#### [Work to complete]
Where the records below show a line containing "Share a Memory", start copying; end with the line containing "eneral rubbish or", and copy it too.
*** Opening of Data for the task ***
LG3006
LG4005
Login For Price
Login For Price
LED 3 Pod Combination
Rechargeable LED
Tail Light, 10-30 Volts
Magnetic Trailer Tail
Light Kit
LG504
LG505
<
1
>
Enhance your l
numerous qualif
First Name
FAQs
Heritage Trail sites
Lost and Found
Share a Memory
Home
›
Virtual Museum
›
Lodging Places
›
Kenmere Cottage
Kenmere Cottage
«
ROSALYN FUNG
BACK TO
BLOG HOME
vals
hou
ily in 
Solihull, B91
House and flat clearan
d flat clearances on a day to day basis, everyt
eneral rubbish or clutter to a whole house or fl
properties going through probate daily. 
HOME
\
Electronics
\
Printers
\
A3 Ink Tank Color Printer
*** Close of Data for the task ***
*** Opening of Data for the task ***
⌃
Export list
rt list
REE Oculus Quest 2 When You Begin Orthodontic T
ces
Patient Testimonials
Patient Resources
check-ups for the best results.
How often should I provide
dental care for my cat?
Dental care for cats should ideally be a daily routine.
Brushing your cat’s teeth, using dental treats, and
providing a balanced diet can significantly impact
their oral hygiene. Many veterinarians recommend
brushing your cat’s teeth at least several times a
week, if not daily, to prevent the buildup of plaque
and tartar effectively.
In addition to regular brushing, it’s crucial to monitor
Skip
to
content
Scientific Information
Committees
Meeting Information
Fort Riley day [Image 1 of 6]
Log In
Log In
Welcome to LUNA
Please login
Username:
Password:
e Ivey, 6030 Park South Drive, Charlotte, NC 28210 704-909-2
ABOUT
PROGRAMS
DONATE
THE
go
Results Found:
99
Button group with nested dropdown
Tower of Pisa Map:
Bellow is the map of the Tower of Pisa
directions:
*** Close of Data for the task ***
#### [Answer space]
Share a Memory
Home
›
Virtual Museum
›
Lodging Places
›
Kenmere Cottage
Kenmere Cottage
«
ROSALYN FUNG
BACK TO
BLOG HOME
vals
hou
ily in 
Solihull, B91
House and flat clearan
d flat clearances on a day to day basis, everyt
eneral rubbish or clutter to a whole house or fl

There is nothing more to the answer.